Professors live curious lives. Very little of what we do is shown to others, at least when we are doing it.
Of course, we teach courses, typically two full courses each semester. Courses need to be prepared, students need lots of attention about the course but also about their lives and dreams, papers need to be graded. And, we attend meetings about the governance of our departments and the university, as well as seminars where we learn of others’ work.
But most of the time, no one is keeping track of us hourly, daily, or weekly or monthly. If we are in a university that is committed to the scholarly life, as is often described in Academic Minute, we spend a large fraction of our lives in scholarly work. We need to actually do that work, in the library and archives, in laboratories, and in the field. We need to raise funds to pay for costs of the research. We need to train the next generation of scholars. And we need to disseminate what we learn through writing and publishing and through meetings with colleagues throughout the world.

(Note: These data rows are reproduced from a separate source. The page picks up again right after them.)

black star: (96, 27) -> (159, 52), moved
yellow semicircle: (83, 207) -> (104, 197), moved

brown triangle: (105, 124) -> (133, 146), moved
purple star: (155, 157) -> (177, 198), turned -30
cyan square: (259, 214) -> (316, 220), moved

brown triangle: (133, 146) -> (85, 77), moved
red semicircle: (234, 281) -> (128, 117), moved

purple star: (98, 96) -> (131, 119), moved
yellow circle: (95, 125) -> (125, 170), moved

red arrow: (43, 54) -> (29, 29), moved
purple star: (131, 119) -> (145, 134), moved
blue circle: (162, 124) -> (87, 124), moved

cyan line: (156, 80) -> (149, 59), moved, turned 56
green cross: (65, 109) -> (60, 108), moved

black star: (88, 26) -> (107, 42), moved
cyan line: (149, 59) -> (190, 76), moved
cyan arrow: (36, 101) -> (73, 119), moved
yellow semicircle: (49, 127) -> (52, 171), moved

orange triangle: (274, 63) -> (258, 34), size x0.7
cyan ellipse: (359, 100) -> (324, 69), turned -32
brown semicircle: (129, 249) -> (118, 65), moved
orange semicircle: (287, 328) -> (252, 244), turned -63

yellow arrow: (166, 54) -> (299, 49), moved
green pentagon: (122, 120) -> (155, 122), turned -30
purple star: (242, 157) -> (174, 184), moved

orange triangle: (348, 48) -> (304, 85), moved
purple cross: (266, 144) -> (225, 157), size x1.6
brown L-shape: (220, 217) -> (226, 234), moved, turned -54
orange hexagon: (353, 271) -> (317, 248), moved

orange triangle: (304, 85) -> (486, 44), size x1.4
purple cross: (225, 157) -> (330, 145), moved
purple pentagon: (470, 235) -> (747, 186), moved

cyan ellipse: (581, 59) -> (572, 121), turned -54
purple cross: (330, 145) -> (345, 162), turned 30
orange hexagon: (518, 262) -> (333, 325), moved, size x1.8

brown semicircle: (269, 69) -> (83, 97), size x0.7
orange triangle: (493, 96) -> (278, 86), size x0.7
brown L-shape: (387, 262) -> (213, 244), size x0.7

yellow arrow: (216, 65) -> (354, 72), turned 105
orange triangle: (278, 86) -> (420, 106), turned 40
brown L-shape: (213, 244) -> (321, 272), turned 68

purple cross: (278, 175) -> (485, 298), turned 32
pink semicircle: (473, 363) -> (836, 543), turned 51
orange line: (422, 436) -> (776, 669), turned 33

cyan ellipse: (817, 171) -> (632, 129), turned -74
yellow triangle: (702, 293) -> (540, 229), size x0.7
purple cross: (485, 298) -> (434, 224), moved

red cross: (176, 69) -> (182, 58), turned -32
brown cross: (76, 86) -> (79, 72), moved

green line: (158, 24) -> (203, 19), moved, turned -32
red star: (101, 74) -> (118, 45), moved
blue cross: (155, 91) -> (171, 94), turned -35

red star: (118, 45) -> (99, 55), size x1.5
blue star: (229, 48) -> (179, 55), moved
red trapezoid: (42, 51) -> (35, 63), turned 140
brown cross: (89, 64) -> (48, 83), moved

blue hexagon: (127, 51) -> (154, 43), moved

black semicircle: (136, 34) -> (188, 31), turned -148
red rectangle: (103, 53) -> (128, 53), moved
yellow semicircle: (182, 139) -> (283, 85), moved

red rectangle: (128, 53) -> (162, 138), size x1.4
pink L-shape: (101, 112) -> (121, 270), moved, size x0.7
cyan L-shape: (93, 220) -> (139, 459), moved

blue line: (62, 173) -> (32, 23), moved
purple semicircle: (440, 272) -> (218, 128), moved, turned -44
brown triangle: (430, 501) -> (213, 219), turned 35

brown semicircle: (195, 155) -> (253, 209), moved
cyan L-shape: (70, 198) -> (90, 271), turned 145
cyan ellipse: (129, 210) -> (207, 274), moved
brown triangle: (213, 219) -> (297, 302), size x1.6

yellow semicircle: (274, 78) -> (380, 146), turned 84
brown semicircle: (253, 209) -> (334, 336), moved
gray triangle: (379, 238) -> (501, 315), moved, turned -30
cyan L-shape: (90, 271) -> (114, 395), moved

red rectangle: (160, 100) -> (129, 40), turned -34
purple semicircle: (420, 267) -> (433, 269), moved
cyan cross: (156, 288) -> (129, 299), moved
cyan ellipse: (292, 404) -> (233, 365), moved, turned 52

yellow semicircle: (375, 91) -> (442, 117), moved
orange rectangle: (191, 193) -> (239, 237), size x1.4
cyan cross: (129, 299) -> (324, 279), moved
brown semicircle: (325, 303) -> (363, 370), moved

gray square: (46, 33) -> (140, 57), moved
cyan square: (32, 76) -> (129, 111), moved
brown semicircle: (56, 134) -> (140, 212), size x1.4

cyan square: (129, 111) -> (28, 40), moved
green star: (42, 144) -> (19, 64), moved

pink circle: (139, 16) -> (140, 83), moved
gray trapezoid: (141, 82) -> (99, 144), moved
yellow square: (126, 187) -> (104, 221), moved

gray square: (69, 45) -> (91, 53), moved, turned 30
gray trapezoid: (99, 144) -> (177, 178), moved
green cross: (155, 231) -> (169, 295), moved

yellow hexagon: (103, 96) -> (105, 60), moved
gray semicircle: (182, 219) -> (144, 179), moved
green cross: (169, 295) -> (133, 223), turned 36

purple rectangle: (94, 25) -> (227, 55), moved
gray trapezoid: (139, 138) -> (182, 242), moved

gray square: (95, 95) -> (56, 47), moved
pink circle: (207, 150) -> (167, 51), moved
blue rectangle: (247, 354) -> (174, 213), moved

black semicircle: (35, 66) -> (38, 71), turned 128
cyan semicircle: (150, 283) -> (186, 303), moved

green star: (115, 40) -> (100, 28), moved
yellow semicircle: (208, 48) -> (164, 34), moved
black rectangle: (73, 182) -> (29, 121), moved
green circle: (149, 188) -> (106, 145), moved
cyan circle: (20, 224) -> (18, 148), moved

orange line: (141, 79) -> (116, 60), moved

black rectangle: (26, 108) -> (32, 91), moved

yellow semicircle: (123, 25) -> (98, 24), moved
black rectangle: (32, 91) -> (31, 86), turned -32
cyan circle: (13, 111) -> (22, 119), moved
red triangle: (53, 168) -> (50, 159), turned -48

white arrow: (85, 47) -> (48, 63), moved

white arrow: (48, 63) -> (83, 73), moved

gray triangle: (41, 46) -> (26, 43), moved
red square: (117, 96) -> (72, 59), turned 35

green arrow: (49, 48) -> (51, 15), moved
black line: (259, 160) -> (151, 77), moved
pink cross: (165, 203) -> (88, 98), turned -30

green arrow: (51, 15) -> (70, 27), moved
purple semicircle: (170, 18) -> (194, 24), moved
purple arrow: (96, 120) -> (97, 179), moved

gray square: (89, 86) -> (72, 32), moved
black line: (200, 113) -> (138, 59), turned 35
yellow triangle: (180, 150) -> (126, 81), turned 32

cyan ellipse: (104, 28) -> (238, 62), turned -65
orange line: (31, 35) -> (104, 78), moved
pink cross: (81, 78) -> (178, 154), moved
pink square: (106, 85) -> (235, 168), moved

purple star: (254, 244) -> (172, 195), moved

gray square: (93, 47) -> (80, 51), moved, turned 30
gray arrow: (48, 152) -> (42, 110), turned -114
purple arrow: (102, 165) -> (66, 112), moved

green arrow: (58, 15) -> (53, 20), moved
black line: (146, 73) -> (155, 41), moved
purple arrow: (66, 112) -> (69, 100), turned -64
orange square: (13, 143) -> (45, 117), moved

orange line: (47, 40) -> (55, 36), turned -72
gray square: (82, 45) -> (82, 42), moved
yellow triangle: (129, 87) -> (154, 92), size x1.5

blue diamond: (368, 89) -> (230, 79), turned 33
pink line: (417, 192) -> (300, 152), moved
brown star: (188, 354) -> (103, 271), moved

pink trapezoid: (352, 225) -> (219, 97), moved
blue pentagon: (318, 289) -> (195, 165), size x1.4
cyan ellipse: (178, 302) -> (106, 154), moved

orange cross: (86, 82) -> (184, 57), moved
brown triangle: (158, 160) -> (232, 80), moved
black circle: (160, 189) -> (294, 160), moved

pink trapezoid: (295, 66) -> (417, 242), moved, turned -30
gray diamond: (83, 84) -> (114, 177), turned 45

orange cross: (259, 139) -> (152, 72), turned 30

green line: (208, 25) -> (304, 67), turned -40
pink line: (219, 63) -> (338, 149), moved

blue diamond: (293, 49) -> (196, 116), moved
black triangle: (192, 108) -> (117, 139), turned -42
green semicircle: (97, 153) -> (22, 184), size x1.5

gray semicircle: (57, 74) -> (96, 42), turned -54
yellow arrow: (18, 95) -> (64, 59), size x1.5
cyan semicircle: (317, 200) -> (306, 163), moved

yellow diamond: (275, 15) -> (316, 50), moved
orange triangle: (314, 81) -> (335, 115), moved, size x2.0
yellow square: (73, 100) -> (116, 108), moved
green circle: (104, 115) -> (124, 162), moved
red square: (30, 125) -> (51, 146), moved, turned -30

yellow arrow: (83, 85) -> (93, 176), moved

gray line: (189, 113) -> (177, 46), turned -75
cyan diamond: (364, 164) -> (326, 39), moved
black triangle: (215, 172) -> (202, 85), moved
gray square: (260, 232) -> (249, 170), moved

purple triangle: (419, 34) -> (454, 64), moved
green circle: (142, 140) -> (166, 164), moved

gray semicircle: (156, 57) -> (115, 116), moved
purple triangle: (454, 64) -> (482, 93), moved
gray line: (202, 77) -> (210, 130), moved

So every few years, we are asked, what have you done lately? And the answer is in terms of ongoing projects, published books and articles, students trained and grants received, and external lectures given about our work. Most productive scholars work many more than 40 hours each week, willingly.
Yes, there are scholars who not productive, or who teach very little. And in universities where teaching plays a predominant role, there is less time for scholarship. But the academic life enables us to give our students the fruits of our collective scholarly labors and to give society the fruits of our thinking and invention.